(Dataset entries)
==============================

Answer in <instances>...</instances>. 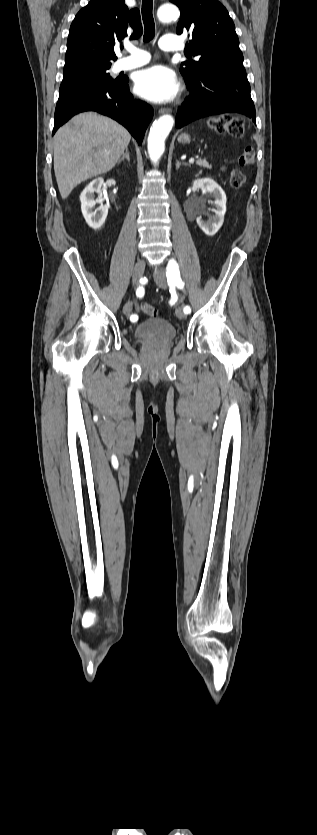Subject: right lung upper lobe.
<instances>
[{"label":"right lung upper lobe","instance_id":"obj_1","mask_svg":"<svg viewBox=\"0 0 317 835\" xmlns=\"http://www.w3.org/2000/svg\"><path fill=\"white\" fill-rule=\"evenodd\" d=\"M128 27L133 29V38L141 36L138 9L128 11L124 0H91L71 24L65 59L95 57L116 60L115 42L127 36Z\"/></svg>","mask_w":317,"mask_h":835}]
</instances>
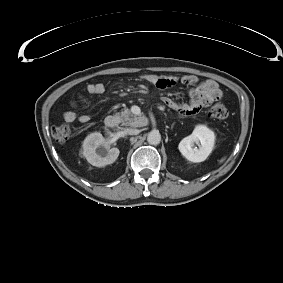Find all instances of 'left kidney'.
<instances>
[{
  "label": "left kidney",
  "instance_id": "left-kidney-1",
  "mask_svg": "<svg viewBox=\"0 0 283 283\" xmlns=\"http://www.w3.org/2000/svg\"><path fill=\"white\" fill-rule=\"evenodd\" d=\"M198 144L199 148L194 147ZM215 143V134L205 125H197L192 134L183 138L179 143V151L191 162H202L212 152Z\"/></svg>",
  "mask_w": 283,
  "mask_h": 283
}]
</instances>
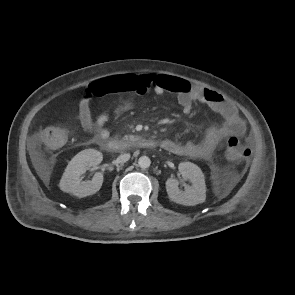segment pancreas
<instances>
[{
	"instance_id": "1",
	"label": "pancreas",
	"mask_w": 295,
	"mask_h": 295,
	"mask_svg": "<svg viewBox=\"0 0 295 295\" xmlns=\"http://www.w3.org/2000/svg\"><path fill=\"white\" fill-rule=\"evenodd\" d=\"M126 139H131V136L126 137L125 140H126Z\"/></svg>"
}]
</instances>
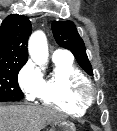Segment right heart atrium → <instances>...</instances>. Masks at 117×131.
Returning a JSON list of instances; mask_svg holds the SVG:
<instances>
[{
	"mask_svg": "<svg viewBox=\"0 0 117 131\" xmlns=\"http://www.w3.org/2000/svg\"><path fill=\"white\" fill-rule=\"evenodd\" d=\"M18 82L25 96L33 100L40 91L42 76L40 71L31 62H28L20 70Z\"/></svg>",
	"mask_w": 117,
	"mask_h": 131,
	"instance_id": "d8ad5b80",
	"label": "right heart atrium"
}]
</instances>
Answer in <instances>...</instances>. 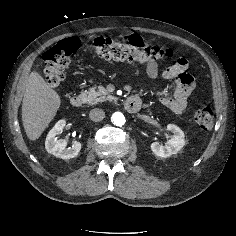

==============================

_WHAT THE TASK REQUIRES_
Extract, verbatim and alone, the lines from the line that contains "segment pancreas" to the last line of the records, inclusive; drop any picture.

_WRITTEN ANSWER_
segment pancreas
<instances>
[{
	"instance_id": "1",
	"label": "pancreas",
	"mask_w": 295,
	"mask_h": 295,
	"mask_svg": "<svg viewBox=\"0 0 295 295\" xmlns=\"http://www.w3.org/2000/svg\"><path fill=\"white\" fill-rule=\"evenodd\" d=\"M126 139H131V136L126 137L125 140H126Z\"/></svg>"
}]
</instances>
Segment right heart atrium → <instances>...</instances>. Masks at 117×131.
Returning a JSON list of instances; mask_svg holds the SVG:
<instances>
[{
	"mask_svg": "<svg viewBox=\"0 0 117 131\" xmlns=\"http://www.w3.org/2000/svg\"><path fill=\"white\" fill-rule=\"evenodd\" d=\"M18 82L25 96L33 100L40 91L42 76L40 71L31 62H28L20 70Z\"/></svg>",
	"mask_w": 117,
	"mask_h": 131,
	"instance_id": "d8ad5b80",
	"label": "right heart atrium"
}]
</instances>
Answer in <instances>...</instances>. 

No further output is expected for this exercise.